Gestion de la dette du Sénégal : El Malick Ndiaye privilégie une approche souveraine

Le cap est désormais clairement fixé au sommet de l’État sénégalais. Lors d’un rassemblement lundi à Dakar, le président de l’Assemblée nationale, El Malick Ndiaye, a réitéré avec fermeté que le Sénégal ne soumettrait pas sa dette publique à une restructuration. Le chef du Parlement prône une stratégie d’autonomie, privilégiant des arbitrages budgétaires internes plutôt que des pourparlers avec un collectif de créanciers. Cette orientation confirme la trajectoire choisie par l’exécutif suite à la réévaluation, fin 2024, de l’endettement réel du pays, apparu plus élevé que les estimations initiales.

Une doctrine économique axée sur la crédibilité financière

Depuis plusieurs mois, le refus de renégocier la dette est devenu un pilier de la politique économique portée par le duo Bassirou Diomaye Faye et Ousmane Sonko.
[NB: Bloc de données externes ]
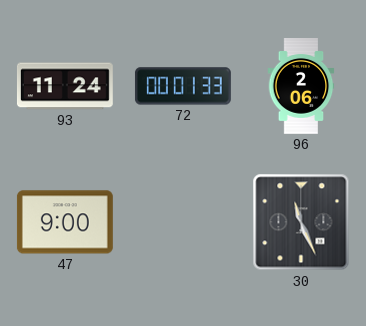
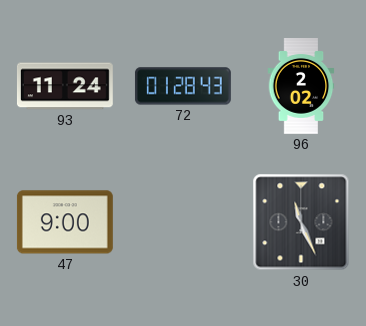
72: 00:01 -> 01:28
96: 2:06 -> 2:02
Pour les décideurs sénégalais, s’engager dans une restructuration équivaudrait à admettre un défaut de paiement, ce qui ternirait durablement l’image du pays auprès des investisseurs internationaux. El Malick Ndiaye a soutenu cette vision en affirmant que le Sénégal possède les ressources nécessaires pour respecter ses échéances financières. Selon lui, cette décision est avant tout un acte politique fort qui dépasse les simples calculs comptables.

Cette détermination s’oppose toutefois aux suggestions de certains partenaires financiers. Le Fonds monétaire international (FMI), qui a mis en pause son programme avec Dakar après la révision des données de la dette, insiste sur l’importance de retrouver un équilibre budgétaire. Parallèlement, les agences de notation ont revu à la baisse la note souveraine du Sénégal, augmentant ainsi le coût des futurs emprunts sur les marchés mondiaux.
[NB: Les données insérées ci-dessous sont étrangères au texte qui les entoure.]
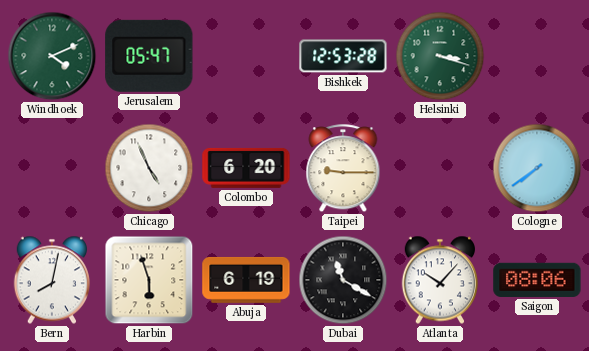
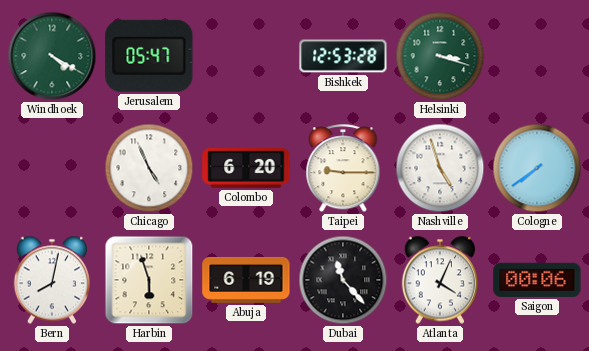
Windhoek: 4:11 -> 4:20
Nashville: none -> 4:57
Dubai: 11:20 -> 11:23
Atlanta: 10:07 -> 4:04
Saigon: 08:06 -> 00:06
Les leviers de la souveraineté économique

Pour concrétiser cette gestion autonome, El Malick Ndiaye et le gouvernement misent sur plusieurs axes stratégiques :

  • Élargissement de la base fiscale pour accroître les revenus de l’État ;
  • Rationalisation rigoureuse des dépenses publiques ;
  • Révision de contrats jugés défavorables pour la nation ;
  • Exploitation des ressources naturelles, notamment via les champs pétroliers de Sangomar et gaziers de Grand Tortue Ahmeyim.

Bien que ces gisements soient prometteurs pour les finances publiques, leur impact immédiat sur la réduction de la dette reste à confirmer. Actuellement, le ratio de la dette sur le produit intérieur brut (PIB) dépasse les limites fixées par l’UEMOA (Union économique et monétaire ouest-africaine). L’objectif est donc de dégager des marges de manœuvre sans rompre avec les bailleurs de fonds traditionnels, alors que le remboursement des intérêts pèse lourdement sur le budget national.

Un message fort aux investisseurs et à la population

La déclaration du président de l’Assemblée nationale vise plusieurs objectifs. Il s’agit d’abord de rassurer les marchés financiers sur la fiabilité du Sénégal en tant qu’emprunteur. Ensuite, ce discours répond aux attentes des citoyens en honorant la promesse électorale de rupture avec la dépendance financière extérieure. Enfin, au niveau régional, Dakar affirme son leadership en matière de souveraineté économique.

L’efficacité de ce pari dépendra de la capacité du gouvernement à produire des résultats concrets dans les prochaines lois de finances. Si un retour vers le FMI n’est pas à l’ordre du jour sous sa forme habituelle, les analystes restent attentifs à d’éventuels ajustements techniques pour sécuriser des financements à taux préférentiels. Pour El Malick Ndiaye, il s’agit de prouver la viabilité du modèle défendu par le Pastef, en inscrivant cette gestion dans une vision de long terme pour la nation sénégalaise.